2026.01.22 HEMS対応住宅分電盤、30年度に今年度比2倍の販売めざす パナソニック

業界最薄設計で空間に美しく収まるデザインのFLEXIID smart

設置イメージ
設置イメージ

 パナソニック エレクトリックワークス(EW)社は、HEMS(ホームエネルギーマネジメントシステム)対応住宅分電盤の製品戦略を強化し、「FLEXIID smart(フレキシード スマート)」1870品番(13万7170円~35万8600円税込み・工事費別)を4月1日から発売する。新製品の投入で、HEMS対応住宅分電盤の販売を2030年度に25年度比で倍増させる計画だ。

 新製品は、27年からスタートする次世代ZEH(ネット・ゼロ・エネルギー住宅)基準である「GX ZEH」を見据えて開発。26年度には年間2万3000面の販売を目標にし、30年度には同10万面に高める。

 今後はカラーを含めたデザイン性や機能性など、さまざまなニーズに応える製品群を順次投入し、住宅分電盤のスマート化を加速させる。

 新製品は、シンプルな水平垂直基調のデザインをベースに、建築空間に溶け込み、空間価値を高める美しさと、環境貢献を追求する同社電気設備の製品群「Archi Design(アーキデザイン)」の一つ。

 政府のエネルギー基本計画では、50年のカーボンニュートラル達成に向け、既存住宅を含め住宅ストック平均でZEH水準の省エネ性能を確保することを目指している。

 GX ZEHでは、高度エネルギーマネジメントと定置用蓄電池が必須の設備要件となっており、今後住宅におけるエネルギー使用量の「見える化」や、家電・電気設備をトータルで制御するHEMSの重要性は高まる。

 同社は14年にHEMS対応住宅分電盤「スマートコスモ」を発売。HEMS機器「AiSEG(アイセグ)」と連携することで電気使用量の見える化を実現し、25年度は年間5万面の販売を実現した。

 スマートコスモの販売は堅調に推移しており、今後もHEMS対応住宅分電盤の需要は拡大することを見込む。同社のHEMS対応住宅分電盤のシェアは約9割と、業界をリードしている。

業界最薄設計、施工時の作業性にも配慮

 FLEXIID smartは、「空間の背景」になることを目指し、表面には特殊シボ加工を施し、業界最薄(奥行き100mm)、水平垂直基調のデザインで空間に調和する。特殊シボ加工により、汚れがたまりにくく掃除しやすい上、マットで上品な質感を実現している。

 カバー構造も見直し、設置に必要な天井・壁面との隙間ゼロを実現。横方向だけでなく縦方向でも設置可能とし、限られたスペースでも美しく、自由に設置したい設計者や施主のニーズに応える。統一デザインのオプションボックスにより、回路増設の際にも空間の美しさを妨げない。

 また、スマートコスモと同じく計測アダプタを標準搭載し、CT(変流器)不要で最大43回路まで電流計測が可能。AiSEGとの連携で電力の見える化も実現する。

 施工面では、配線作業時にカバーを外した状態でも分岐回路名ホルダーが残る構造とし、負荷名称を容易に確認することができ、作業の効率化に大きく貢献する。

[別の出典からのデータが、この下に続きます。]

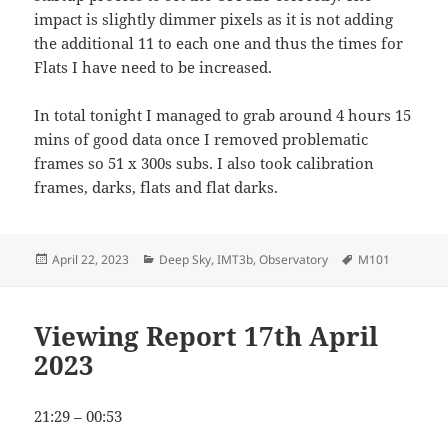
impact is slightly dimmer pixels as it is not adding
the additional 11 to each one and thus the times for
Flats I have need to be increased.
In total tonight I managed to grab around 4 hours 15
mins of good data once I removed problematic
frames so 51 x 300s subs. I also took calibration
frames, darks, flats and flat darks.
Posted
Categories
Tags
April 22, 2023
Deep Sky
,
IMT3b
,
Observatory
M101
on
Viewing Report 17th April
2023
21:29 – 00:53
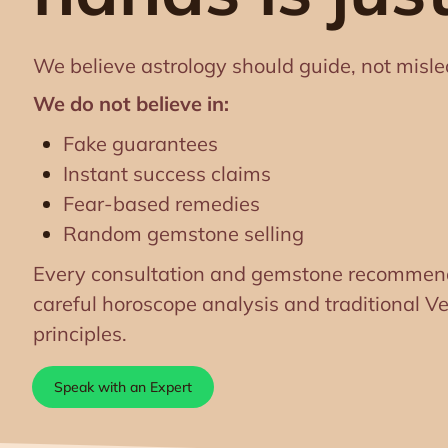
We believe astrology should guide, not misle
We do not believe in:
Fake guarantees
Instant success claims
Fear-based remedies
Random gemstone selling
Every consultation and gemstone recommend
careful horoscope analysis and traditional Ve
principles.
Speak with an Expert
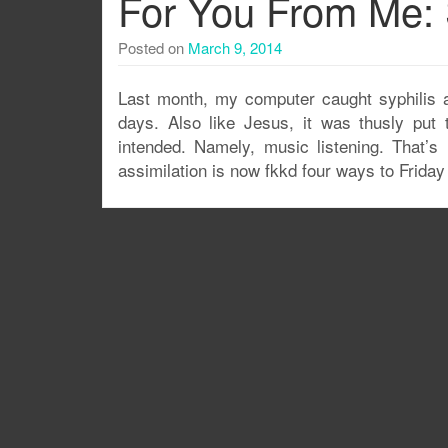
For You From Me: 
Posted on
March 9, 2014
Last month, my computer caught syphilis a
days. Also like Jesus, it was thusly put 
intended. Namely, music listening. That’s 
assimilation is now fkkd four ways to Friday 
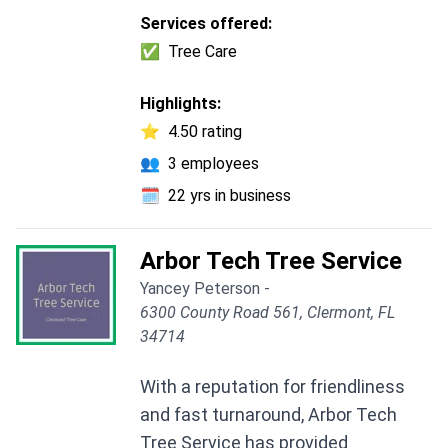
Services offered:
✅
Tree Care
Highlights:
⭐
4.50 rating
👥
3 employees
🗓️
22 yrs in business
Arbor Tech Tree Service
Yancey Peterson -
6300 County Road 561, Clermont, FL
34714
With a reputation for friendliness
and fast turnaround, Arbor Tech
Tree Service has provided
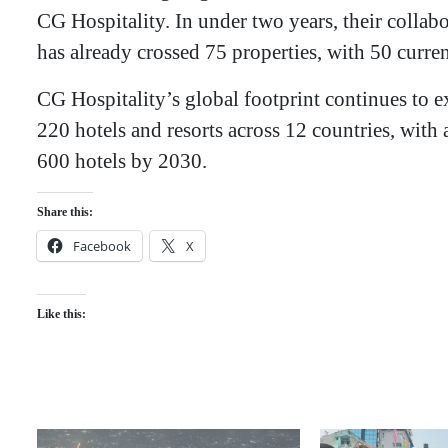
CG Hospitality. In under two years, their collab
has already crossed 75 properties, with 50 curren
​CG Hospitality’s global footprint continues to e
220 hotels and resorts across 12 countries, with a
600 hotels by 2030.
Share this:
Facebook
X
Like this:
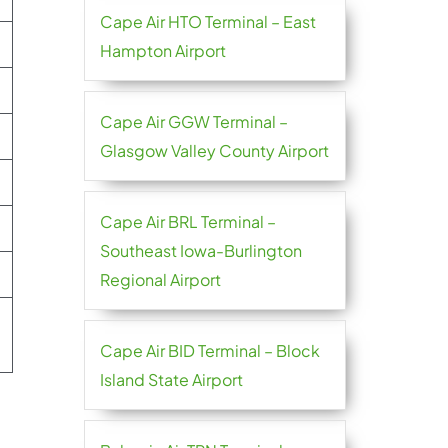
Cape Air HTO Terminal – East
Hampton Airport
Cape Air GGW Terminal –
Glasgow Valley County Airport
Cape Air BRL Terminal –
Southeast Iowa-Burlington
Regional Airport
Cape Air BID Terminal – Block
Island State Airport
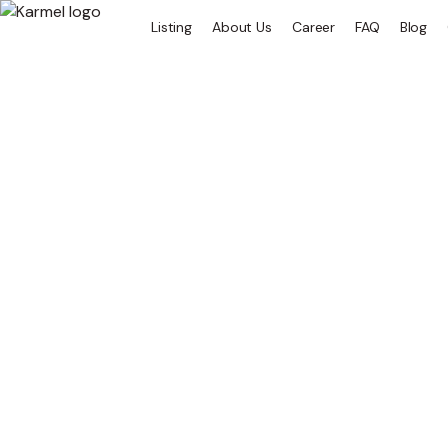
Listing
About Us
Career
FAQ
Blog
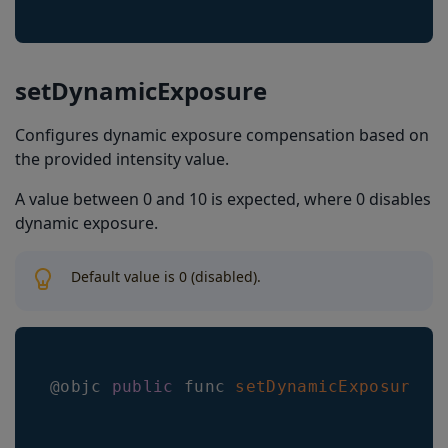
setDynamicExposure
Configures dynamic exposure compensation based on
the provided intensity value.
A value between 0 and 10 is expected, where 0 disables
dynamic exposure.
Default value is 0 (disabled).
@objc 
public
 func 
setDynamicExposure
(
_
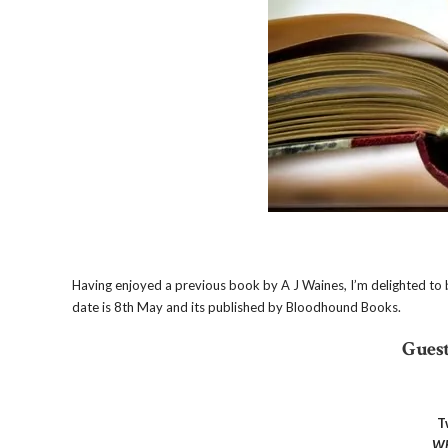
Having enjoyed a previous book by A J Waines, I’m delighted to be 
date is 8th May and its published by Bloodhound Books.
Guest
T
Wh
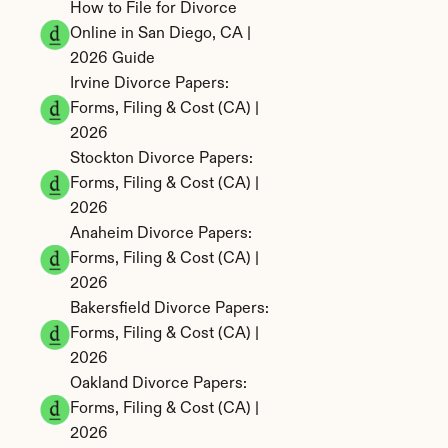
How to File for Divorce 
Online in San Diego, CA | 
2026 Guide
Irvine Divorce Papers: 
Forms, Filing & Cost (CA) | 
2026
Stockton Divorce Papers: 
Forms, Filing & Cost (CA) | 
2026
Anaheim Divorce Papers: 
Forms, Filing & Cost (CA) | 
2026
Bakersfield Divorce Papers: 
Forms, Filing & Cost (CA) | 
2026
Oakland Divorce Papers: 
Forms, Filing & Cost (CA) | 
2026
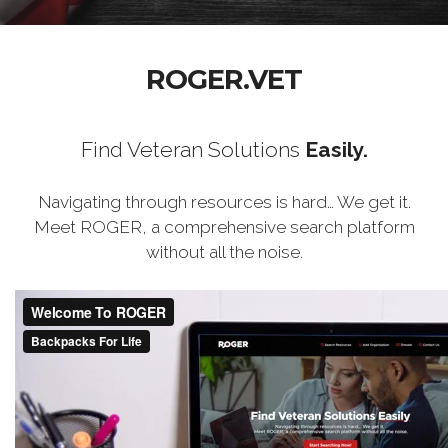
ROGER.VET
Find Veteran Solutions
Easily.
Navigating through resources is hard… We get it.
Meet ROGER, a comprehensive search platform
without all the noise.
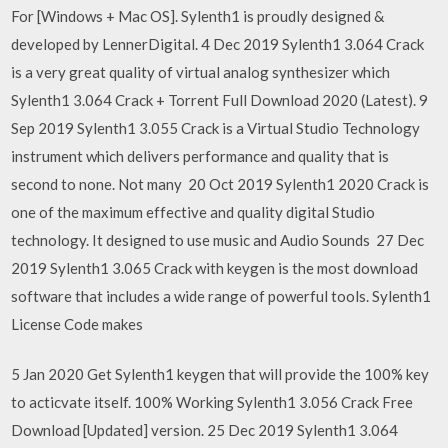
For [Windows + Mac OS]. Sylenth1 is proudly designed &
developed by LennerDigital. 4 Dec 2019 Sylenth1 3.064 Crack
is a very great quality of virtual analog synthesizer which
Sylenth1 3.064 Crack + Torrent Full Download 2020 (Latest). 9
Sep 2019 Sylenth1 3.055 Crack is a Virtual Studio Technology
instrument which delivers performance and quality that is
second to none. Not many 20 Oct 2019 Sylenth1 2020 Crack is
one of the maximum effective and quality digital Studio
technology. It designed to use music and Audio Sounds 27 Dec
2019 Sylenth1 3.065 Crack with keygen is the most download
software that includes a wide range of powerful tools. Sylenth1
License Code makes
5 Jan 2020 Get Sylenth1 keygen that will provide the 100% key
to acticvate itself. 100% Working Sylenth1 3.056 Crack Free
Download [Updated] version. 25 Dec 2019 Sylenth1 3.064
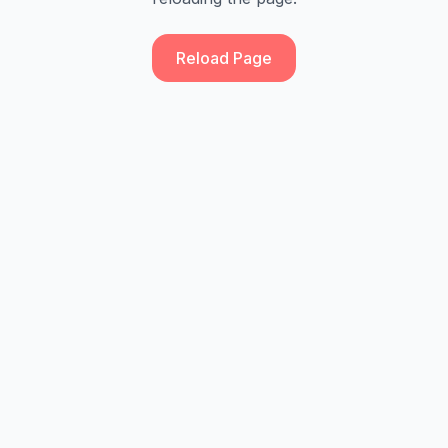
Reload Page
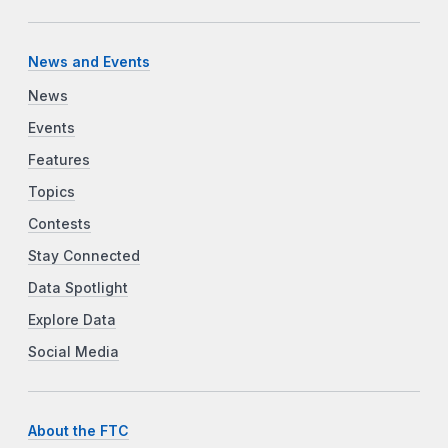
News and Events
News
Events
Features
Topics
Contests
Stay Connected
Data Spotlight
Explore Data
Social Media
About the FTC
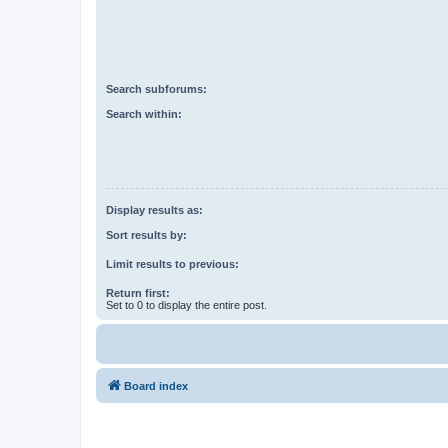
Search subforums:
Search within:
Display results as:
Sort results by:
Limit results to previous:
Return first:
Set to 0 to display the entire post.
Board index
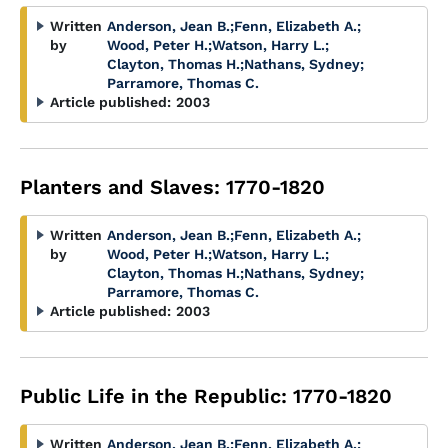
Written
Anderson, Jean B.
;
Fenn, Elizabeth A.
;
by
Wood, Peter H.
;
Watson, Harry L.
;
Clayton, Thomas H.
;
Nathans, Sydney
;
Parramore, Thomas C.
Article published:
2003
Planters and Slaves: 1770-1820
Written
Anderson, Jean B.
;
Fenn, Elizabeth A.
;
by
Wood, Peter H.
;
Watson, Harry L.
;
Clayton, Thomas H.
;
Nathans, Sydney
;
Parramore, Thomas C.
Article published:
2003
Public Life in the Republic: 1770-1820
Written
Anderson, Jean B.
;
Fenn, Elizabeth A.
;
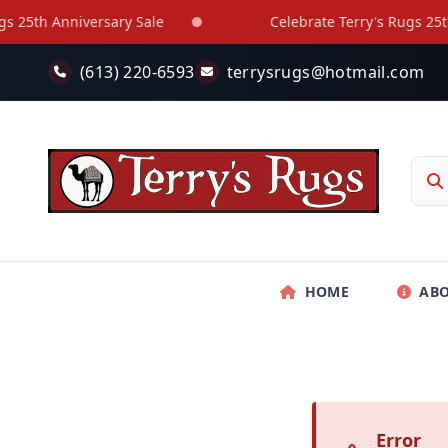
Skip to main content
25th Anniversary Sale
Celebrate Terry's Rugs 25th A
(613) 220-6593
terrysrugs@hotmail.com
HOME
AB
Error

 電圧設定のミスを防ぐため、分岐ブレーカー取り付け部の構造も見直し、200V通電確認のチェックを容易にした。計測アダプターの電圧の計測設定が自動化でき、現場での設定作業が不要となる。ただし、太陽光発電や外部発電機器などは手動設定が必要。

 さまざまなニーズに応えるため、ベース外径の段差部分に取り付け可能な化粧プレートも同時発売する。6月には簡易対価金属プレートや高気密仕様の発売も予定している。

 27年にはブラックカラーの発売も予定している。今後も分電盤事業で、時代に沿った製品開発を続け、スマートホーム化と省エネ社会の実現に貢献していく。